When Medicare disclosed average charges from thousands of U.S. hospitals for 100 common procedures last week, only one hospital was near the top in every category: Cedars-Sinai Medical Center in Los Angeles.

Cedars defended the higher prices by pointing out that the hospital doesn’t actually get paid the same amounts it charges, and that the hospital’s role as a premier teaching and research institution delivers a public good that justifies the higher price of care.

But it’s not just that Cedars has higher list prices for common procedures. The hospital also practices care in a way that can lead to much higher charges.  When the Dartmouth Atlas of Health Care compared how end-of-life care was delivered among 23 of the nation’s top teaching hospitals, researchers found that Cedars led the pack in the average number of inpatient physician visits in the last six months of life – nearly 73. The hospital also scored the highest on an index that combined the number of days a patient spent in the hospital with the number of inpatient doctor visits in the last two years of life. Dartmouth compares these numbers to other hospitals:

Patients who received most of their care at Cedars-Sinai Medical Center in Los Angeles saw physicians almost four times as frequently in their last six months of life compared to those who received most of their care at Scott & White Memorial Hospital in Temple, Texas.

That abundance of care is likely one of the reasons why Cedars, as Kominski put it, scores so high on “making you feel well-cared for while you’re in the hospital.” But more care doesn’t necessarily entail better care, as Dartmouth Atlas author and professor Jonathan Skinner has pointed out elsewhere: “No matter which data you look at, spending and quality are barely correlated,” he writes.

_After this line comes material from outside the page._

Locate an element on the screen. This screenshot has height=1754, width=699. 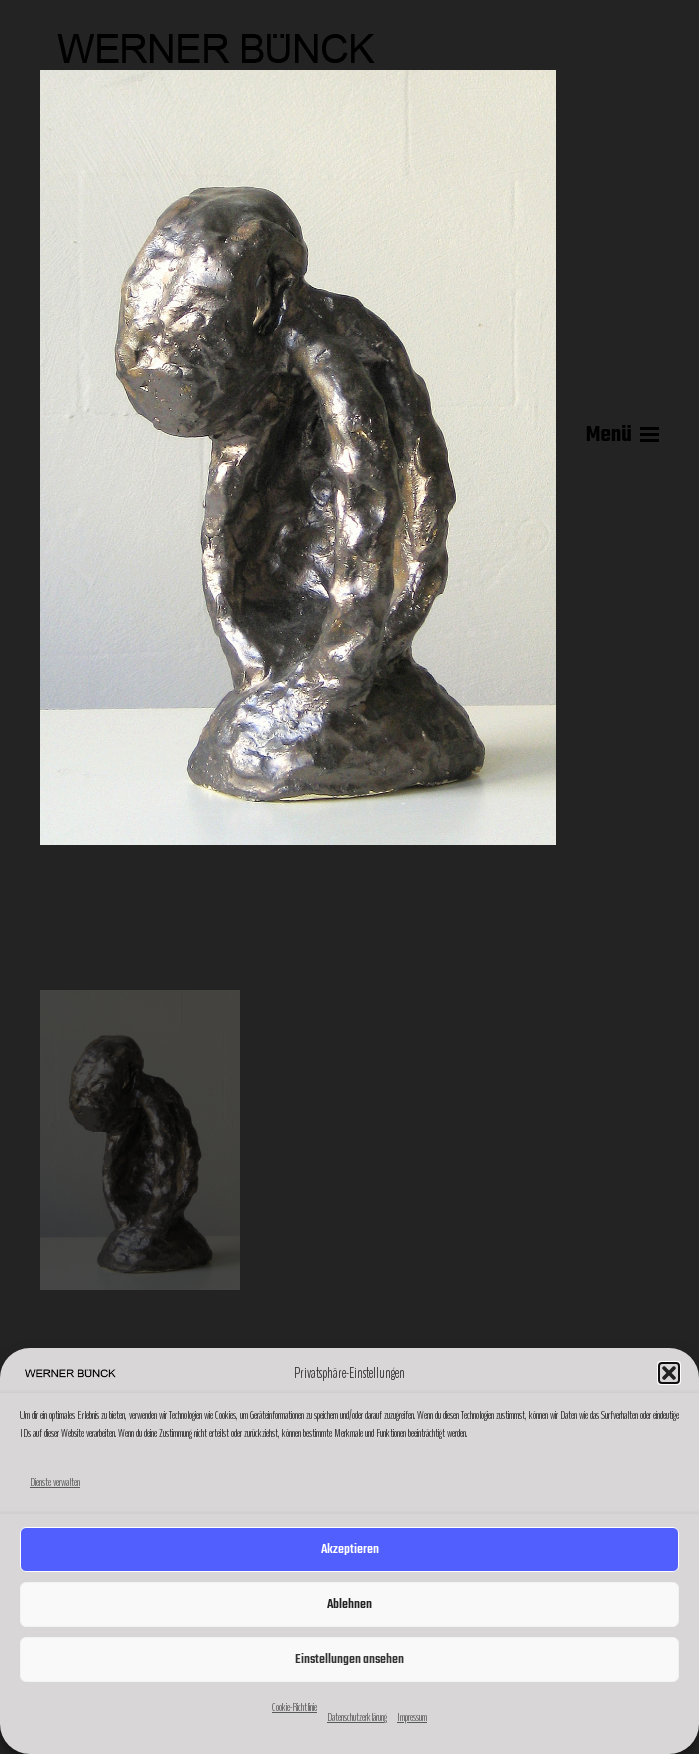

That broader idea seems to be borne out at Cedars as well. “The objective data shows that Cedars is as good as a lot of other hospitals in the county,” Kominski said.

But those higher costs do make it hard for premium-conscious health plans to keep such hospitals in their network. And it’s not just Covered California plans that have balked at the cost. In 2012, Anthem Blue Cross eliminated both Cedars-Sinai and UCLA doctors from its health plan for employees of the city of Los Angeles as a way to save the city millions on premiums.

(For the record, a small number of patients can still access Cedars through a few select plans offered by Health Net on Covered California. But Health Net’s exchange plans have been found to offer less than a third of the number of doctors the same insurer offers on employer plans.)

What does all this portend for Cedars’ longer-term financial health?

“If you’re going to watch a sort of mini-vignette on this big drama, watch what happens with Cedars-Sinai over the next couple years,” said Dr. Robert Ross, CEO of the California Endowment, speaking to a room full of journalists.

According to Ross, Cedars makes a perfect test case to see whether or not top-tier hospitals can still thrive outside the increasingly narrow provider networks that have been embraced by both private employers and state health exchange plans.

Ross said he’s watching to see whether Cedars’ CEO Thomas Priselac still holds his position in a few years or whether new leadership pursues a new tack.

“[Priselac]’s betting the Cedars’ reputation in the community, particularly on the Westside – you know, the ‘hospital to the stars’ – is going to carry it through this rocky period, and that they can survive not being in these networks.”

Regardless of how Cedars fares, Kominski says that a narrower provider network isn’t necessarily an inferior network.

“The fact that (Cedars is) not in these narrow networks of Covered California is not an indication to me that people are getting lower quality care or are not getting access to the best quality care in Los Angeles County. But the question is on a lot of people’s minds.”